Zeppoline di pasta cresciuta
55 kcal140 min
Le frittelle napoletane da friggitoria: un impasto molle di sola farina, acqua e lievito, lasciato crescere finché si riempie di bolle e poi calato a cucchiaiate nell'olio. Fuori si formano crosticine irregolari e croccanti, dentro restano vuote e filanti di vapore. Si mangiano bollenti, con appena un pizzico di sale sopra.
zeppoline
- 250 g Farina 0
- 220 ml Acqua
- 7 g Lievito di birra fresco
- 6 g Sale fino
- 750 ml Olio di semi di arachide
Preparazione
- Sciogli il lievito di birra sbriciolato nell'acqua a temperatura ambiente, mescolando finché il liquido diventa torbido e uniforme. L'acqua fredda di frigorifero rallenta troppo la partenza.
- Versa la farina in una ciotola capiente e aggiungi l'acqua con il lievito tutta in una volta, mescolando energicamente con un cucchiaio di legno. L'impasto deve restare molto morbido e appiccicoso, quasi una pastella densa: è questa idratazione alta a creare l'interno vuoto.
- Unisci il sale solo alla fine e continua a girare per un paio di minuti, sempre nello stesso verso, finché il composto diventa liscio ed elastico e si arrotola intorno al cucchiaio.
- Copri la ciotola con pellicola e lascia lievitare in un punto tiepido e senza correnti finché l'impasto è più che raddoppiato e la superficie è piena di bolle, circa due ore.
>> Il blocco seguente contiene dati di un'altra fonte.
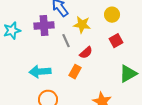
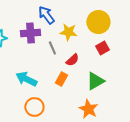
yellow circle: (112, 15) -> (98, 22), size x1.5
cyan arrow: (40, 72) -> (26, 79), turned 30
green triangle: (128, 74) -> (95, 81), moved

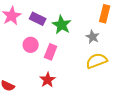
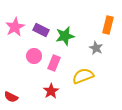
green star: (62, 25) -> (65, 36), turned 30
yellow semicircle: (97, 61) -> (83, 76), moved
Le bolle sono il segnale che la maglia glutinica ha trattenuto abbastanza gas.
- A lievitazione finita non mescolare più l'impasto: sgonfiarlo significa perdere tutta l'aria che dovrebbe diventare il vuoto interno delle zeppoline.
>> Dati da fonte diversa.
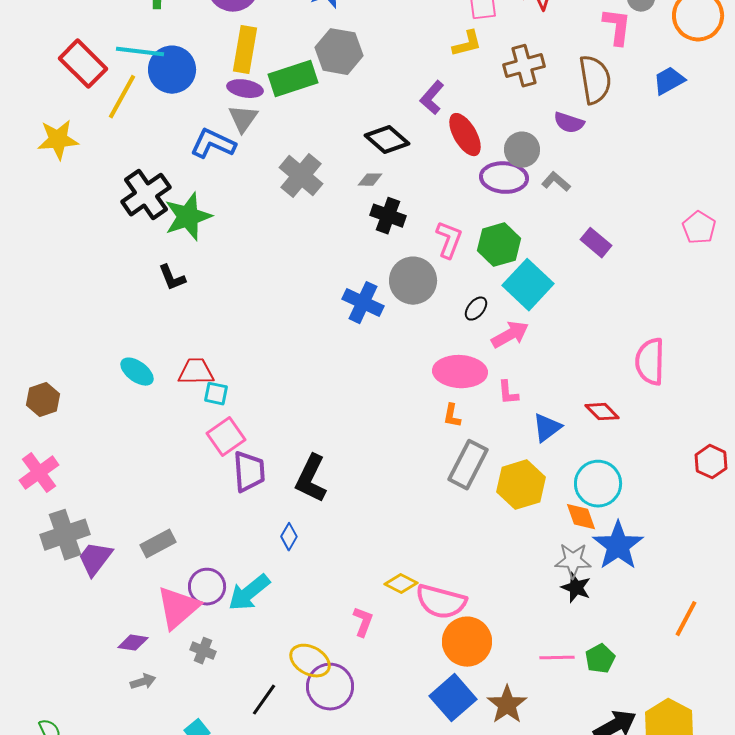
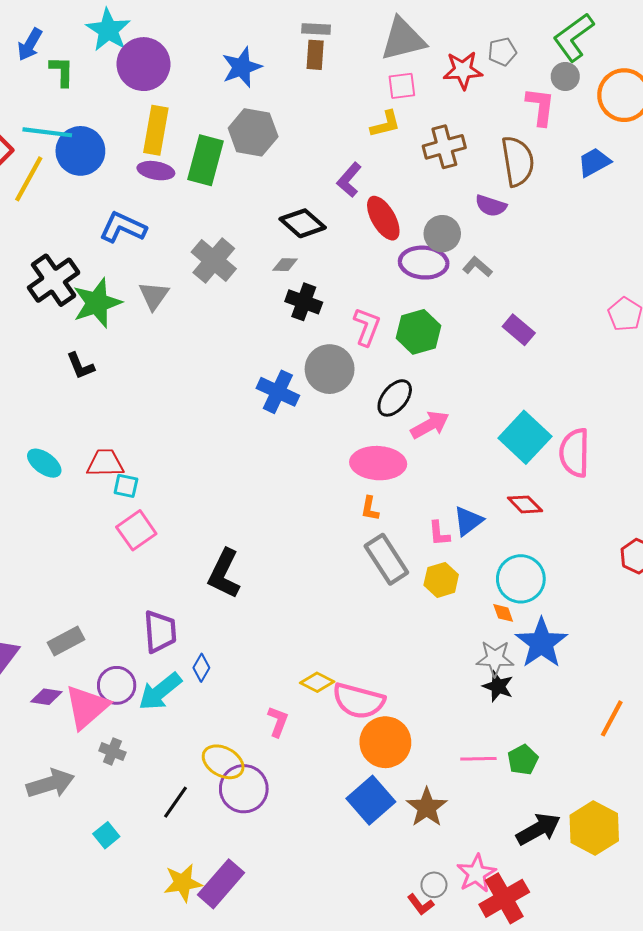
green rectangle: (293, 79) -> (206, 160), turned -57
gray triangle: (243, 119) -> (154, 296), moved
cyan square: (528, 285) -> (525, 437), moved
black ellipse: (476, 309) -> (395, 398), size x1.5
pink L-shape: (508, 393) -> (439, 533), moved
gray rectangle: (468, 465) -> (386, 559), turned -60
purple trapezoid: (249, 472) -> (160, 632), moved
yellow hexagon: (521, 485) -> (441, 580), size x0.7
orange diamond: (581, 517) -> (503, 613), size x0.7
blue diamond: (289, 537) -> (201, 668), moved
purple diamond: (133, 643) -> (46, 697), moved
gray arrow: (143, 682) -> (50, 784), size x1.8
- Scalda abbondante olio in una pentola dai bordi alti fino a 175°C. Con la pentola alta l'olio resta più stabile in temperatura e le zeppoline possono galleggiare senza toccare il fondo.
- Bagna due cucchiai in acqua fredda e preleva una porzione di impasto dal bordo della ciotola, facendola scivolare nell'olio. I cucchiai bagnati impediscono che l'impasto si attacchi e ti permettono di lavorare veloce.
- Friggi poche zeppoline per volta: se la pentola è affollata l'olio si raffredda, l'impasto si impregna e il risultato è unto invece che croccante.
- Girale spesso con una schiumarola mentre gonfiano e prendono colore, così la doratura resta uniforme sulla forma irregolare. Sono pronte quando sono bionde, leggere in mano e ben gonfie.
- Scolale su carta assorbente, salale in superficie mentre sono ancora bollenti e servile immediatamente, ammucchiate in una ciotola: raffreddandosi si sgonfiano e diventano gommose.